Work item: For the records that follow, please set down exactly the lines between the one holding "എന്നിടത്താണ് രണ്ടു സര്‍ക്കാരുകളും" and the one holding "DOWNLOAD APP", inclusive, and only those.

Page-level text extractions

**********

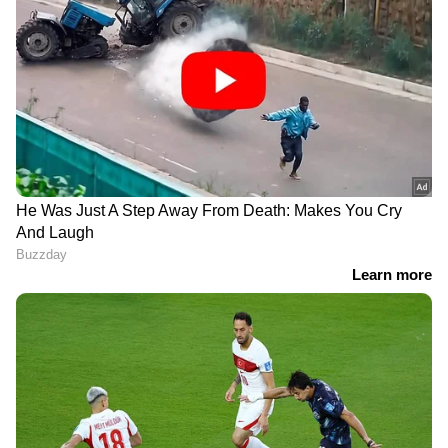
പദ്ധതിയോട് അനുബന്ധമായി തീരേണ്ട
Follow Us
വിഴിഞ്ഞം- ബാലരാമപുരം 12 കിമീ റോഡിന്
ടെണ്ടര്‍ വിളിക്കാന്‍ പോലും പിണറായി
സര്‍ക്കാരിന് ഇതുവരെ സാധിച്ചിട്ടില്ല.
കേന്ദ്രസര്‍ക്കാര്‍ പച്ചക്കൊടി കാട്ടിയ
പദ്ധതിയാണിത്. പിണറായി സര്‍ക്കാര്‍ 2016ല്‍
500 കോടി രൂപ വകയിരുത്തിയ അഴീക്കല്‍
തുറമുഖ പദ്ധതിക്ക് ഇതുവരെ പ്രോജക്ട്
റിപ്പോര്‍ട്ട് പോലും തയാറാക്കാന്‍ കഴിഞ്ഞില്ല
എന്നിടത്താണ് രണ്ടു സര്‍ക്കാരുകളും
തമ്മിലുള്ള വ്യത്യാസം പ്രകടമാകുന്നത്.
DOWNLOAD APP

**********

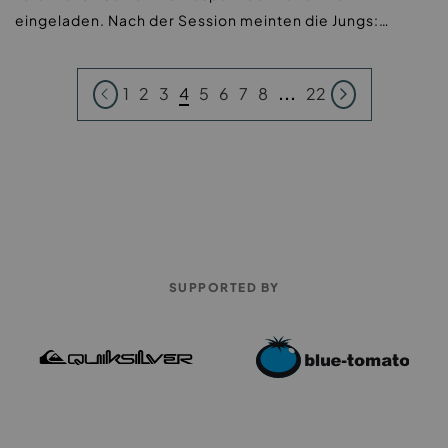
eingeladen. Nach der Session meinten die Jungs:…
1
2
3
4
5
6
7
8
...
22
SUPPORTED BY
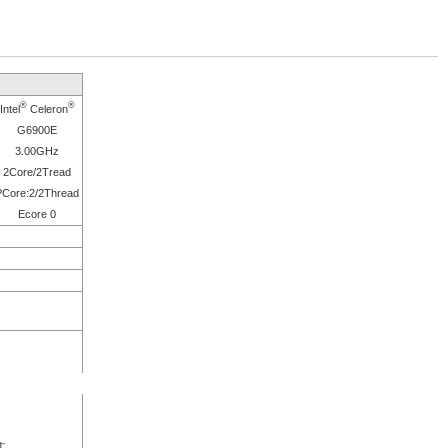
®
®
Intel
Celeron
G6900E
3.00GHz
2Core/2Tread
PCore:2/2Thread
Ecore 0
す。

**********

Task response:
എന്നിടത്താണ് രണ്ടു സര്‍ക്കാരുകളും
തമ്മിലുള്ള വ്യത്യാസം പ്രകടമാകുന്നത്.
DOWNLOAD APP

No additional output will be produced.